**WHAT THE EXERCISE ASKS**
In the data below, find the line that contains "Паломники из России поклонились честным мощам" and the line that contains "para complementar tallarines". Copy both, plus every line between them, exactly.
Segment Start: SOURCE MATERIAL
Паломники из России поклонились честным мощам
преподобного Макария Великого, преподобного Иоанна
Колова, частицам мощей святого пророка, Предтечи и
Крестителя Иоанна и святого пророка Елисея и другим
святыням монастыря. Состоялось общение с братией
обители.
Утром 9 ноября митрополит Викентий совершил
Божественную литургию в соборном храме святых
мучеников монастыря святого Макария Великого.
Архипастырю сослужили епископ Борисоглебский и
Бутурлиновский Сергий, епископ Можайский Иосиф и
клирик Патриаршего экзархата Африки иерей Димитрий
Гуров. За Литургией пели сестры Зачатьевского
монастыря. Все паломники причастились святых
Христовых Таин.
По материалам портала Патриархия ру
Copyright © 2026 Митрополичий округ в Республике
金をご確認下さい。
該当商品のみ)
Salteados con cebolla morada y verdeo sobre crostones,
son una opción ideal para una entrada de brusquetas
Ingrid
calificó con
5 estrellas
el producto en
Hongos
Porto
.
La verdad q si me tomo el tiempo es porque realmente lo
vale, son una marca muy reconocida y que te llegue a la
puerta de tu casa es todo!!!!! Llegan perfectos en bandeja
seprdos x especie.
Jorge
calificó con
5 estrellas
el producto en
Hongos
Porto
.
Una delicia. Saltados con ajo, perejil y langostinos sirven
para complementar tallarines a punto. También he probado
Segment End: SOURCE MATERIAL
Segment Start: SOURCE MATERIAL
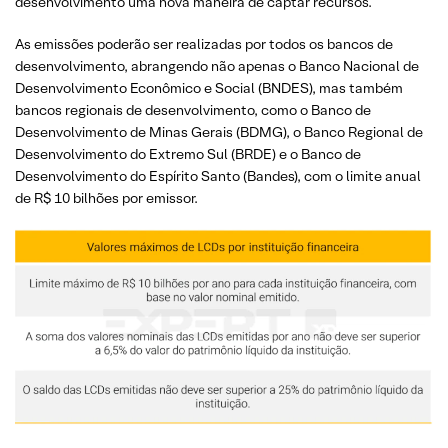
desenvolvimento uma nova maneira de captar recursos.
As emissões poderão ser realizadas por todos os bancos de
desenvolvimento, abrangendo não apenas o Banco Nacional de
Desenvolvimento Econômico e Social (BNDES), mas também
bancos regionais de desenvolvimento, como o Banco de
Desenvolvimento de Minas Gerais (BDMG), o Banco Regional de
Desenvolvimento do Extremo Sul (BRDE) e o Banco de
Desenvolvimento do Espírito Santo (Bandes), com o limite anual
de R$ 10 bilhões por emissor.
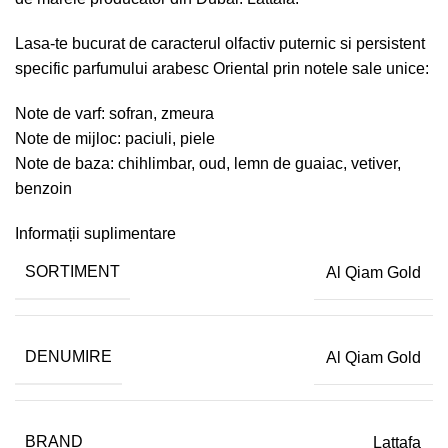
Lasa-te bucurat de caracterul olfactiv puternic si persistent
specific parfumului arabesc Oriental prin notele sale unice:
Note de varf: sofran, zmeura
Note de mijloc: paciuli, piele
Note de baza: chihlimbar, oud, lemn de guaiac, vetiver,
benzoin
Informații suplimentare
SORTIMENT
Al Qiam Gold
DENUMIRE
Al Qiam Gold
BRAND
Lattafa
Segment End: SOURCE MATERIAL
**RESULT BELOW**
Паломники из России поклонились честным мощам
преподобного Макария Великого, преподобного Иоанна
Колова, частицам мощей святого пророка, Предтечи и
Крестителя Иоанна и святого пророка Елисея и другим
святыням монастыря. Состоялось общение с братией
обители.
Утром 9 ноября митрополит Викентий совершил
Божественную литургию в соборном храме святых
мучеников монастыря святого Макария Великого.
Архипастырю сослужили епископ Борисоглебский и
Бутурлиновский Сергий, епископ Можайский Иосиф и
клирик Патриаршего экзархата Африки иерей Димитрий
Гуров. За Литургией пели сестры Зачатьевского
монастыря. Все паломники причастились святых
Христовых Таин.
По материалам портала Патриархия ру
Copyright © 2026 Митрополичий округ в Республике
金をご確認下さい。
該当商品のみ)
Salteados con cebolla morada y verdeo sobre crostones,
son una opción ideal para una entrada de brusquetas
Ingrid
calificó con
5 estrellas
el producto en
Hongos
Porto
.
La verdad q si me tomo el tiempo es porque realmente lo
vale, son una marca muy reconocida y que te llegue a la
puerta de tu casa es todo!!!!! Llegan perfectos en bandeja
seprdos x especie.
Jorge
calificó con
5 estrellas
el producto en
Hongos
Porto
.
Una delicia. Saltados con ajo, perejil y langostinos sirven
para complementar tallarines a punto. También he probado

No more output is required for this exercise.